═══ Source data ═══

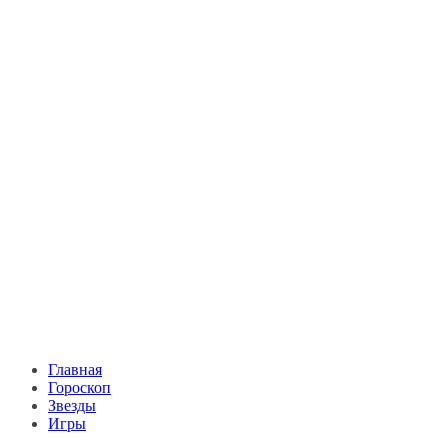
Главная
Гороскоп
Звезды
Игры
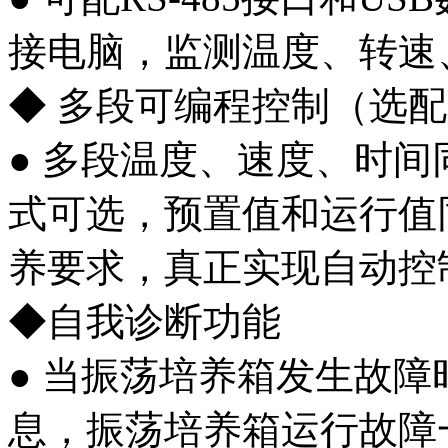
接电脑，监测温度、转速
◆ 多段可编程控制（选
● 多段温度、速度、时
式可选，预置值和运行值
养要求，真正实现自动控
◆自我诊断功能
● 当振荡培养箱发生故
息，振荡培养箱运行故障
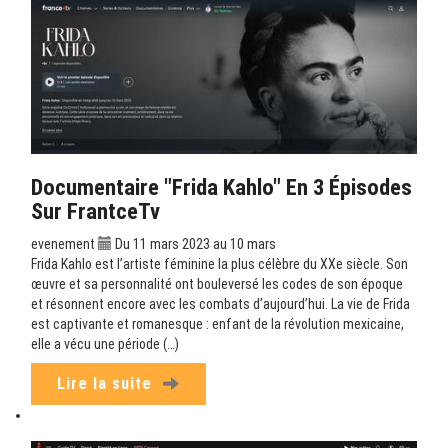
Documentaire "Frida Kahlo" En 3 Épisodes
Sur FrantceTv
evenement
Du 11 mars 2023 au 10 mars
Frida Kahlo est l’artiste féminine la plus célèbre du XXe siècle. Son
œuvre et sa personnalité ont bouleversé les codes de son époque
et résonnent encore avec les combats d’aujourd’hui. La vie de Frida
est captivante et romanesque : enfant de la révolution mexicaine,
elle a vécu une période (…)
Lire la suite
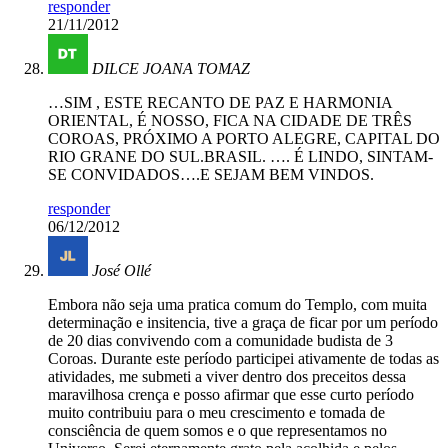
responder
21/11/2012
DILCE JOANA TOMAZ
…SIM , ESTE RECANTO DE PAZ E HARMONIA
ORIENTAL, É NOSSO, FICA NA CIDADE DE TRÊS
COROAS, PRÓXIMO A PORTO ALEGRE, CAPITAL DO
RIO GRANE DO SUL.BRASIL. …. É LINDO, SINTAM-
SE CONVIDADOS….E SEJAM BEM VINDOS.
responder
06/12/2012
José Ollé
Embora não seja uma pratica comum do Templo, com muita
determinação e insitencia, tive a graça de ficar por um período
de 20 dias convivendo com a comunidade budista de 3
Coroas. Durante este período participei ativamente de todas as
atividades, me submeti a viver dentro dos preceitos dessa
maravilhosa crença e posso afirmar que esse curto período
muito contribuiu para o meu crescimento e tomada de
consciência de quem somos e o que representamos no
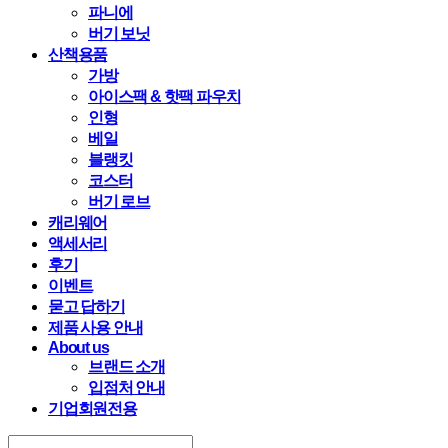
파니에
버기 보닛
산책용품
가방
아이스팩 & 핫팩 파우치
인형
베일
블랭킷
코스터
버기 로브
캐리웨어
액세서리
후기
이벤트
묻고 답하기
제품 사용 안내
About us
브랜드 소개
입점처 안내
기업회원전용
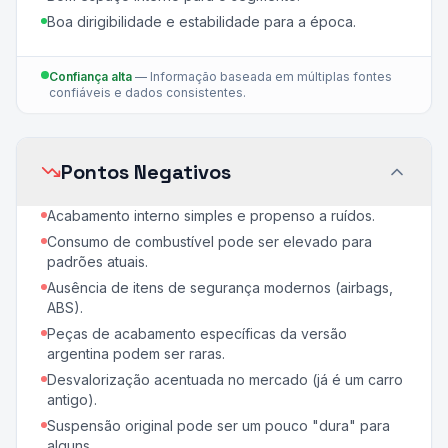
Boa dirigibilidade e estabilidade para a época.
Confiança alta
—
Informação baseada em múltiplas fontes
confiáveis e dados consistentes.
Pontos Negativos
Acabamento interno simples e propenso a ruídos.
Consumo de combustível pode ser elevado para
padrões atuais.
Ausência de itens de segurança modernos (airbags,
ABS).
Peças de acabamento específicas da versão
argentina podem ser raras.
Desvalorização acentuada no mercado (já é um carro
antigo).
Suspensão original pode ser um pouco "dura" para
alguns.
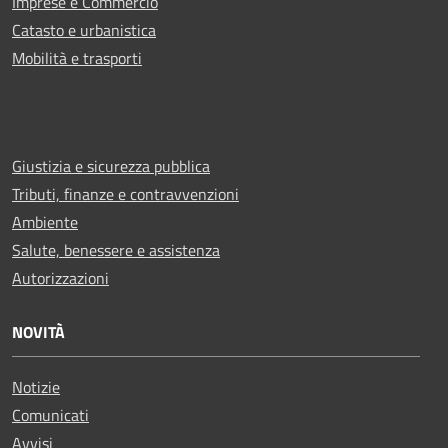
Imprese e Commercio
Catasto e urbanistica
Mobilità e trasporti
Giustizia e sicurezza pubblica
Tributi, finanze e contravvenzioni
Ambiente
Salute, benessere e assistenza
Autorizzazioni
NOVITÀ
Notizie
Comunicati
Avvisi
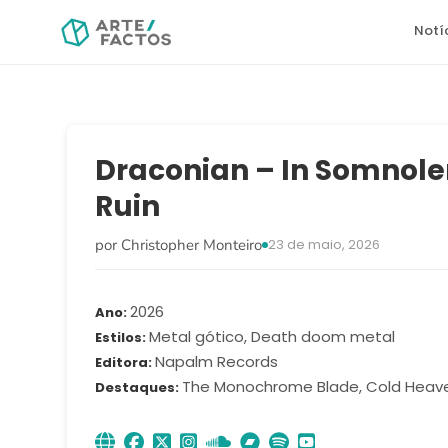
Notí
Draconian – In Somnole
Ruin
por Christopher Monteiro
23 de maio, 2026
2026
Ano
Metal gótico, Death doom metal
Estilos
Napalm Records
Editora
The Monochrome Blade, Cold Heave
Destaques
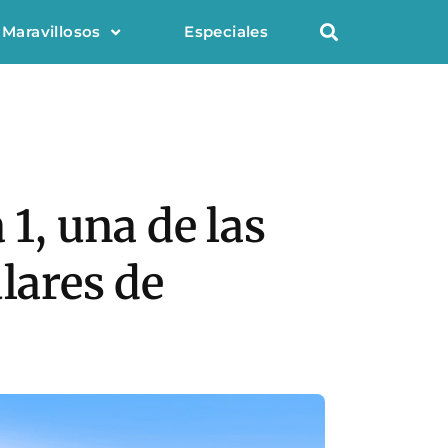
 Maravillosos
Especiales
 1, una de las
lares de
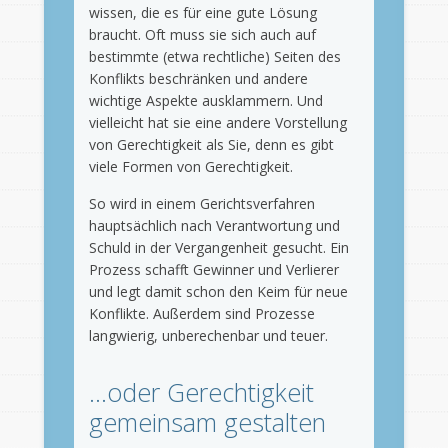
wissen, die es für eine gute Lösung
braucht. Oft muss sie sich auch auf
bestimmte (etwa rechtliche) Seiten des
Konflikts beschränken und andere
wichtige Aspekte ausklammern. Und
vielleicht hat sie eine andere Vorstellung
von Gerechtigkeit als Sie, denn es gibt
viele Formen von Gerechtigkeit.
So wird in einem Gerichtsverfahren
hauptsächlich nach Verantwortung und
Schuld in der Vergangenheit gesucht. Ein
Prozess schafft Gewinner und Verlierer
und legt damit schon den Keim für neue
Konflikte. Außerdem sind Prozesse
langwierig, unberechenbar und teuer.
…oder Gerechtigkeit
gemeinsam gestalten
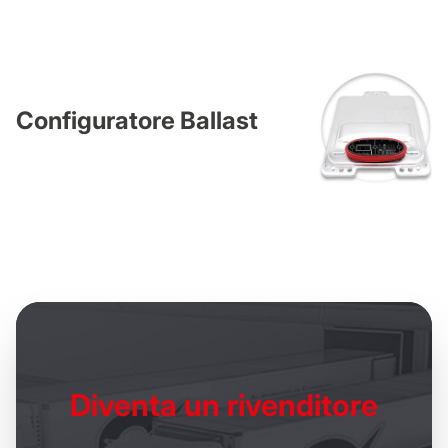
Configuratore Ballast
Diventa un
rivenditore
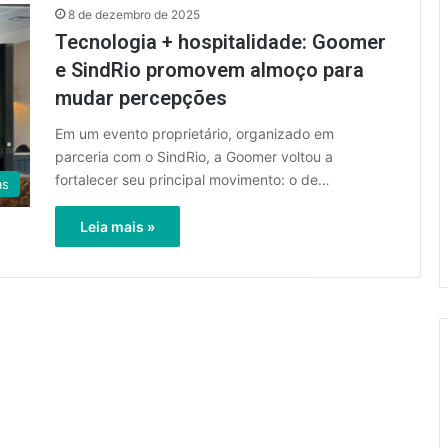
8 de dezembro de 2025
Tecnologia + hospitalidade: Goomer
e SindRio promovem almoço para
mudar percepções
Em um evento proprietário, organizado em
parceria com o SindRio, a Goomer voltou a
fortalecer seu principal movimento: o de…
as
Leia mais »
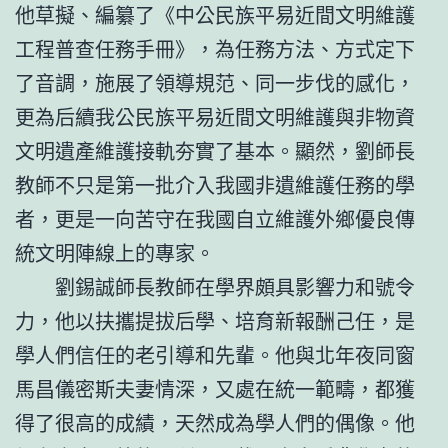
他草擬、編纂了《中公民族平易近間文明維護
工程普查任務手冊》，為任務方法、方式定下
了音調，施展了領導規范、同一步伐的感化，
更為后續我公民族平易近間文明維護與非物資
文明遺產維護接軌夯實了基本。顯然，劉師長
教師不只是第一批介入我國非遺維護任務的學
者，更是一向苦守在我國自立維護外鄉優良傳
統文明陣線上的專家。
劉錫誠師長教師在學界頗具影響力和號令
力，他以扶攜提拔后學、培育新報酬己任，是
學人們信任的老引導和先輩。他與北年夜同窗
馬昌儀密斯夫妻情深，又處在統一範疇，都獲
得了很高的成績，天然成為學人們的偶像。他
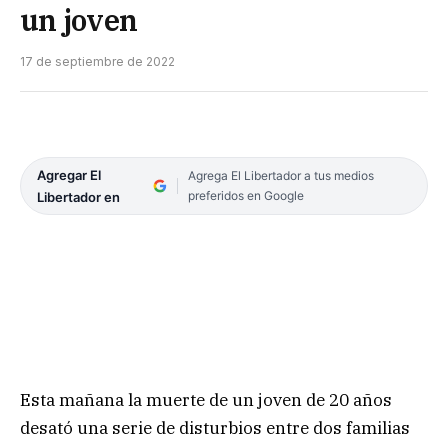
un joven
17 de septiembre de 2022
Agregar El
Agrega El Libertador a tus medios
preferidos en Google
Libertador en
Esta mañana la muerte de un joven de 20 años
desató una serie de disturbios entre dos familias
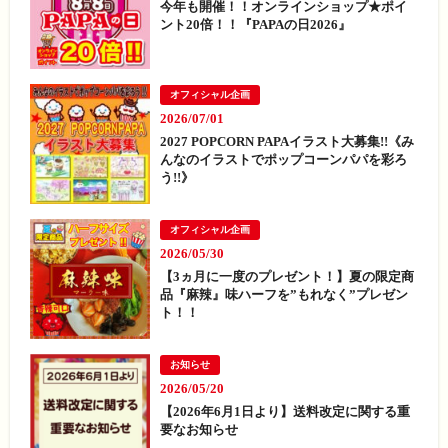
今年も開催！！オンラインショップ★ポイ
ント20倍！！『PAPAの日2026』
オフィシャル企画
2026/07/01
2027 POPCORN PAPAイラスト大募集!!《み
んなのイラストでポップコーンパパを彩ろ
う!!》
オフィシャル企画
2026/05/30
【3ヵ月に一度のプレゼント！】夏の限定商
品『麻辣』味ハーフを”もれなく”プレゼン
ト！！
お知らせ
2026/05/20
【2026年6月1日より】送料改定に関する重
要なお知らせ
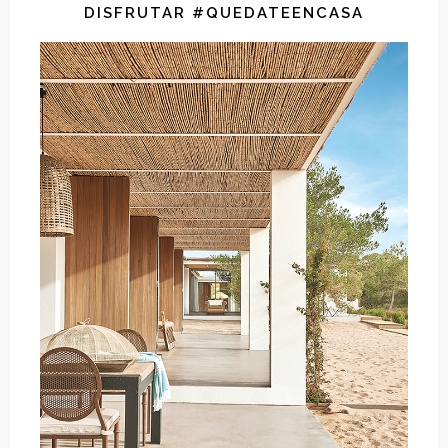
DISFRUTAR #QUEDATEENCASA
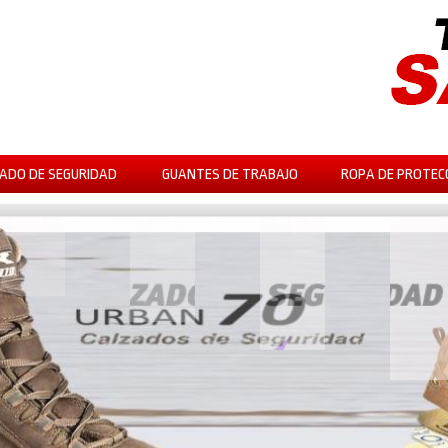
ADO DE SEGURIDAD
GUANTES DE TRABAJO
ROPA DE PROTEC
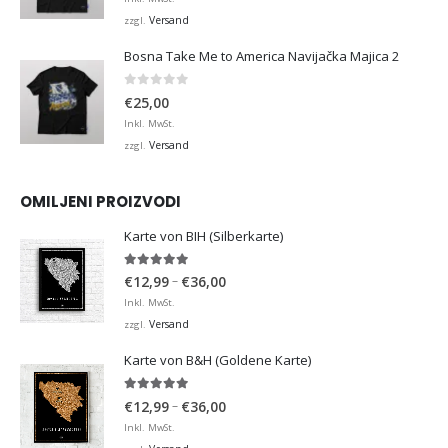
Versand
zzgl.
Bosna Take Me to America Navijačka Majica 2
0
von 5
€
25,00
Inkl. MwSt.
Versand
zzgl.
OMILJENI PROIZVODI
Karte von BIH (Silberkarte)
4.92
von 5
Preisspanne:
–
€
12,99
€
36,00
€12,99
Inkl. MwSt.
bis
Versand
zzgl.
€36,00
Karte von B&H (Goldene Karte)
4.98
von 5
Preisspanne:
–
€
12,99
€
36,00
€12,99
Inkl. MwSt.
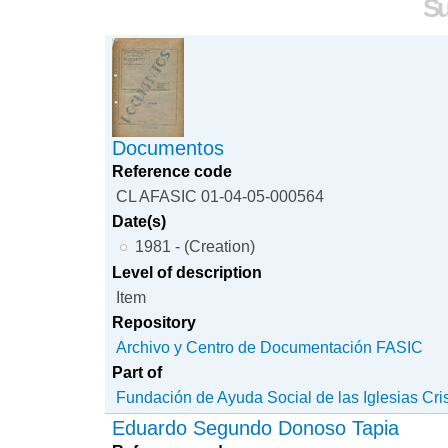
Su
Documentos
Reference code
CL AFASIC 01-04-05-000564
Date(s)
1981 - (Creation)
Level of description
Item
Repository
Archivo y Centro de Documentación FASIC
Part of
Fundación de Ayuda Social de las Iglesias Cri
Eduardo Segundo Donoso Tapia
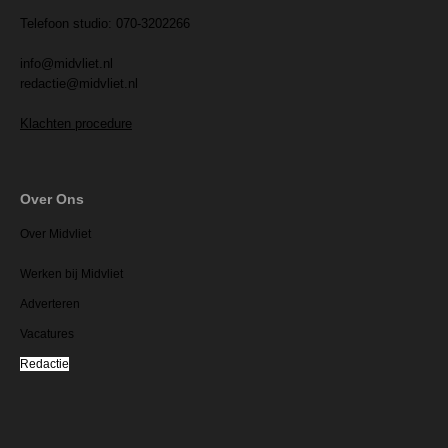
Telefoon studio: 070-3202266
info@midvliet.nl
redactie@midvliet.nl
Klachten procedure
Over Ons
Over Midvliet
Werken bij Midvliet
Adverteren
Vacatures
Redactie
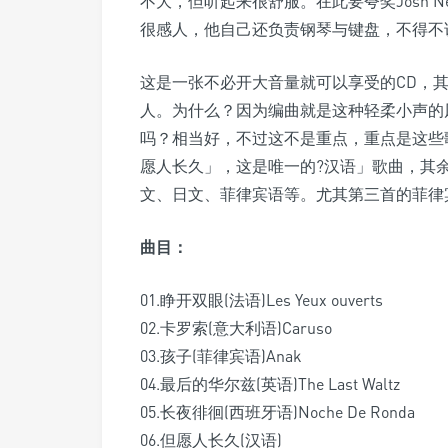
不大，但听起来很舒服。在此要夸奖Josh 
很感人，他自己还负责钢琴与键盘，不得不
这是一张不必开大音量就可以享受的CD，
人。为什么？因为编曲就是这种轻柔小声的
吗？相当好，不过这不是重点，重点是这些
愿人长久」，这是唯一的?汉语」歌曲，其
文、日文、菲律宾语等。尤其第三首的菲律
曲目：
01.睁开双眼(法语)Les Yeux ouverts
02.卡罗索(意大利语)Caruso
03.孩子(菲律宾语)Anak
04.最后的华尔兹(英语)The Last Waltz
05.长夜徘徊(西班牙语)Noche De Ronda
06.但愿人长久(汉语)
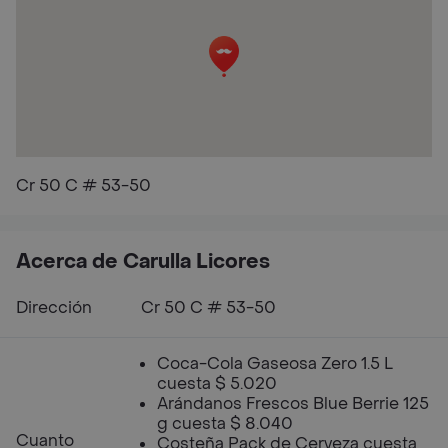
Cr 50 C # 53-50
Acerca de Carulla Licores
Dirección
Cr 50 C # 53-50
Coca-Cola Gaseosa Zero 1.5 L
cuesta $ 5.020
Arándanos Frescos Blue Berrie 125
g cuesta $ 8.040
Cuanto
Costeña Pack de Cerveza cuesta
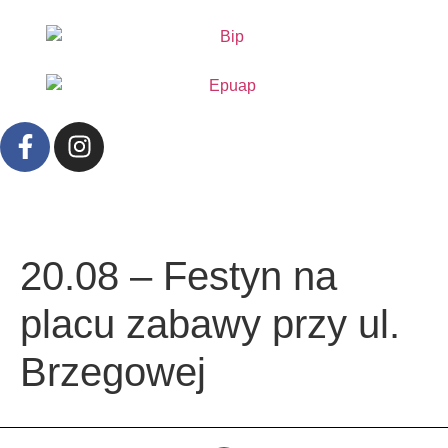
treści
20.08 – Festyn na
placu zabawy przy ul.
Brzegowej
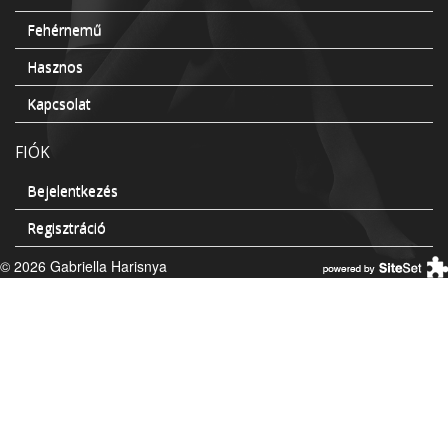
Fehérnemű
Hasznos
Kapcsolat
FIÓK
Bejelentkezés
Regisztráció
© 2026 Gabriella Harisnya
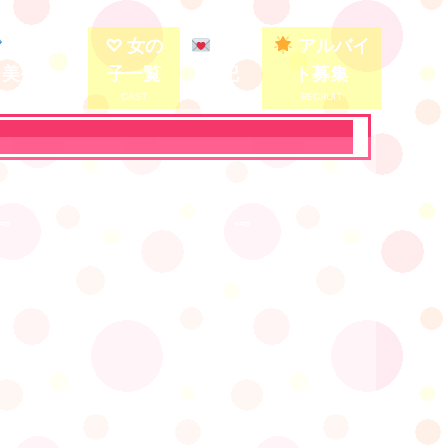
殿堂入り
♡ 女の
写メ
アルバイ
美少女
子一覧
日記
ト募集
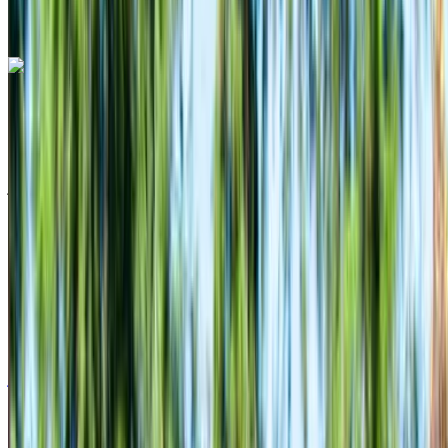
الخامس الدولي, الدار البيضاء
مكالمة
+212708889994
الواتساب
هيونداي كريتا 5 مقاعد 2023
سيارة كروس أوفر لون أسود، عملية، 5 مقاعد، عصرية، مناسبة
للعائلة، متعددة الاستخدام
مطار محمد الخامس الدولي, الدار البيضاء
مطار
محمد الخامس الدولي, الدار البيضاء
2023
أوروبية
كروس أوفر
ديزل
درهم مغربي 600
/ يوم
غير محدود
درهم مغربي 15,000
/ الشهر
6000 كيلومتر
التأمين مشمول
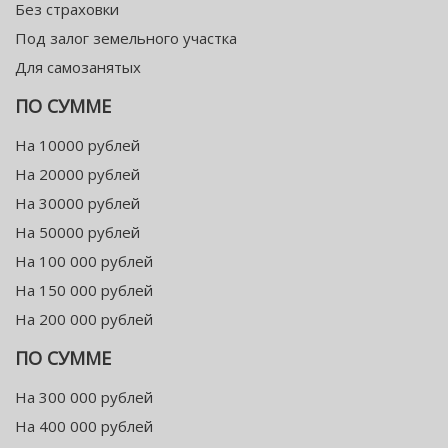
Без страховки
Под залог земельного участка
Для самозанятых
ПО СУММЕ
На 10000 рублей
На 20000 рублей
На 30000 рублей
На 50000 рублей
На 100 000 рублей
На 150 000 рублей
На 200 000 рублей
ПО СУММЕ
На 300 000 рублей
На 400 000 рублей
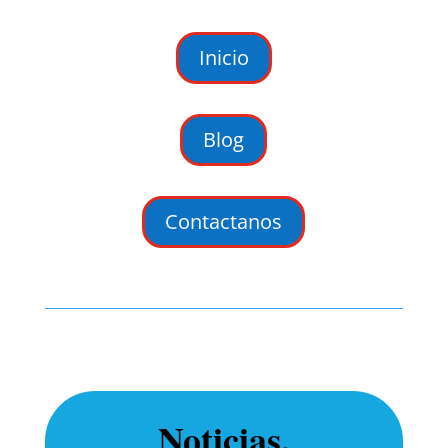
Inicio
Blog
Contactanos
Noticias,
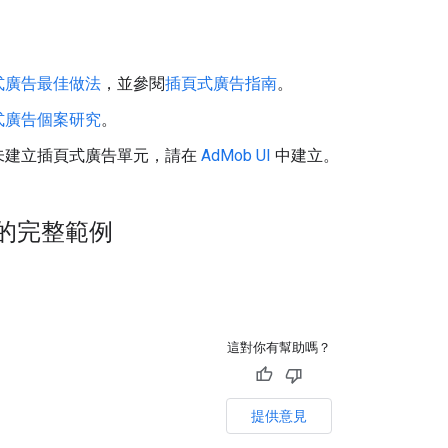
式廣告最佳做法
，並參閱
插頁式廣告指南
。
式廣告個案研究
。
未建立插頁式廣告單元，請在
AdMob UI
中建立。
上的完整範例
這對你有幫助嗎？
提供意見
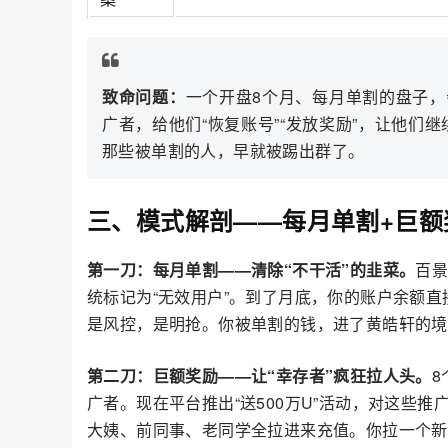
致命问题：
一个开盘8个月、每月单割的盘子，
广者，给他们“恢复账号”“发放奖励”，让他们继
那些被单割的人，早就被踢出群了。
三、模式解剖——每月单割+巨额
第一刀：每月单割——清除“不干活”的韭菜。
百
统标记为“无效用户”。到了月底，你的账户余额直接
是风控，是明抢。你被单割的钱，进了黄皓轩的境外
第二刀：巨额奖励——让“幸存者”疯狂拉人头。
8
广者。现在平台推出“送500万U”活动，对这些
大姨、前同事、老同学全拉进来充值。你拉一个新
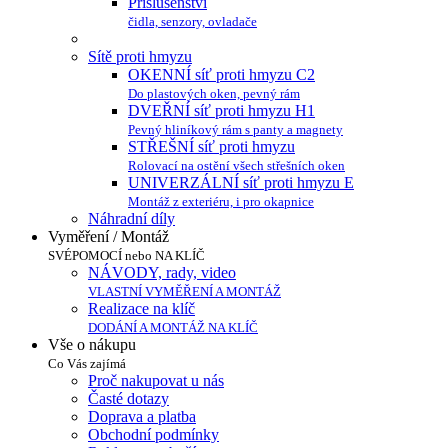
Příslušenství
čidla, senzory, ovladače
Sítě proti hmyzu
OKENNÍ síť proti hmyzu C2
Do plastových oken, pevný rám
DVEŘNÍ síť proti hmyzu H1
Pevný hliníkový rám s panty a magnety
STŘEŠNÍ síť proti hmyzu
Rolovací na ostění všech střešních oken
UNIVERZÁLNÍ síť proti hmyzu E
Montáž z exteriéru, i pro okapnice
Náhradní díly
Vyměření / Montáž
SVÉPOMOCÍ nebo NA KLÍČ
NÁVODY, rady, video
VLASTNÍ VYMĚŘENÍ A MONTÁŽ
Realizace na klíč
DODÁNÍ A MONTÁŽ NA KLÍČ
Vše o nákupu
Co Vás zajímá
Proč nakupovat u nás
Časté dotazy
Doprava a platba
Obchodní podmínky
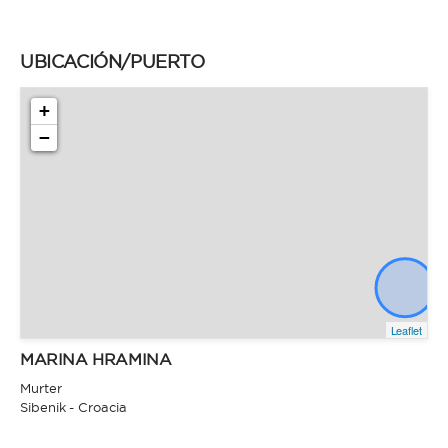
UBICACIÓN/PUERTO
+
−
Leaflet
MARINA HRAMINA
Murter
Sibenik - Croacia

═══

Take the material above from the line containing "1, una de las" up to and including the line containing "力，他以扶攜提拔后學、培育新報酬己任，是" and retype it exactly, without any pictures.

● Response:
 1, una de las
lares de
wissen, die es für eine gute Lösung
braucht. Oft muss sie sich auch auf
bestimmte (etwa rechtliche) Seiten des
Konflikts beschränken und andere
wichtige Aspekte ausklammern. Und
vielleicht hat sie eine andere Vorstellung
von Gerechtigkeit als Sie, denn es gibt
viele Formen von Gerechtigkeit.
So wird in einem Gerichtsverfahren
hauptsächlich nach Verantwortung und
Schuld in der Vergangenheit gesucht. Ein
Prozess schafft Gewinner und Verlierer
und legt damit schon den Keim für neue
Konflikte. Außerdem sind Prozesse
langwierig, unberechenbar und teuer.
…oder Gerechtigkeit
gemeinsam gestalten
Configuratore Ballast
Diventa un
rivenditore
8 de dezembro de 2025
Tecnologia + hospitalidade: Goomer
e SindRio promovem almoço para
mudar percepções
Em um evento proprietário, organizado em
parceria com o SindRio, a Goomer voltou a
fortalecer seu principal movimento: o de…
as
Leia mais »
他草擬、編纂了《中公民族平易近間文明維護
工程普查任務手冊》，為任務方法、方式定下
了音調，施展了領導規范、同一步伐的感化，
更為后續我公民族平易近間文明維護與非物資
文明遺產維護接軌夯實了基本。顯然，劉師長
教師不只是第一批介入我國非遺維護任務的學
者，更是一向苦守在我國自立維護外鄉優良傳
統文明陣線上的專家。
劉錫誠師長教師在學界頗具影響力和號令
力，他以扶攜提拔后學、培育新報酬己任，是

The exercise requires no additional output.